WORK ORDER:
Transcribe word for word the lines below from the line with "Gidsen dragen herkenbare kleding die past bij" through the line with "activiteit en afspraken uit en begeleiden de", ends included.

(Dataset entries)
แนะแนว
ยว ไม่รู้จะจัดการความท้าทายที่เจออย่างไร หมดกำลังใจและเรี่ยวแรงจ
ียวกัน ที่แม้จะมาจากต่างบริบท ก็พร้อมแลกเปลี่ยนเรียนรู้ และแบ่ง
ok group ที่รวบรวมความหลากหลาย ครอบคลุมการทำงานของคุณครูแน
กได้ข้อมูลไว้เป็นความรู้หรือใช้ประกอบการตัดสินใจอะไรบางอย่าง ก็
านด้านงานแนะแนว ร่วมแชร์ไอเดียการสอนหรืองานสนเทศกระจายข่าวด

==

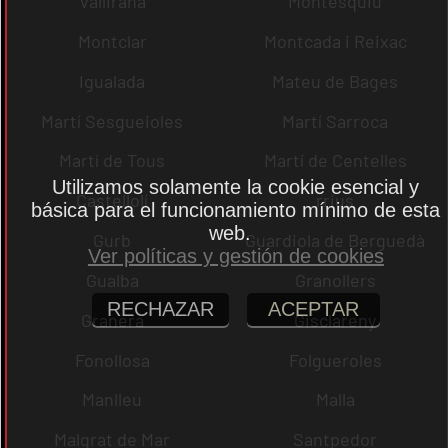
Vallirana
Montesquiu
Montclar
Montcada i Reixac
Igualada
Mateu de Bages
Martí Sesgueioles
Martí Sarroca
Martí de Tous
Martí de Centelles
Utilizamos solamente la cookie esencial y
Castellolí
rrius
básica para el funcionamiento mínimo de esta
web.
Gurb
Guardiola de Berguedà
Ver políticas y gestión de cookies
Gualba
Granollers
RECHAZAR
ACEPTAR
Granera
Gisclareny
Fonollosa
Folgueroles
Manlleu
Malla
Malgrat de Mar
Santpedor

==

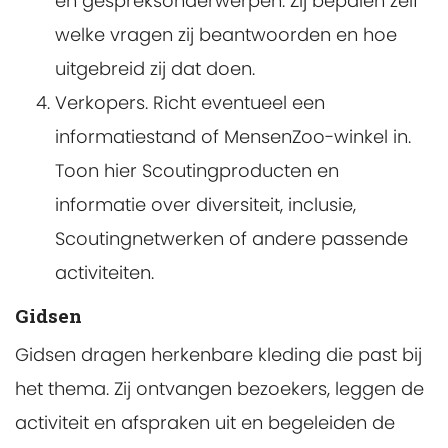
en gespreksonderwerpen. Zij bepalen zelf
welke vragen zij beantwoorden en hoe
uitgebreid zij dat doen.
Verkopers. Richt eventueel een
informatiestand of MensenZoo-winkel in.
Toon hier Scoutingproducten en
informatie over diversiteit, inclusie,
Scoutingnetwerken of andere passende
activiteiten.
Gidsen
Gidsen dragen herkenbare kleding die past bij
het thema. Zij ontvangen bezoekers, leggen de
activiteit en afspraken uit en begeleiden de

ANSWER FOR THE TASK:
Gidsen dragen herkenbare kleding die past bij
het thema. Zij ontvangen bezoekers, leggen de
activiteit en afspraken uit en begeleiden de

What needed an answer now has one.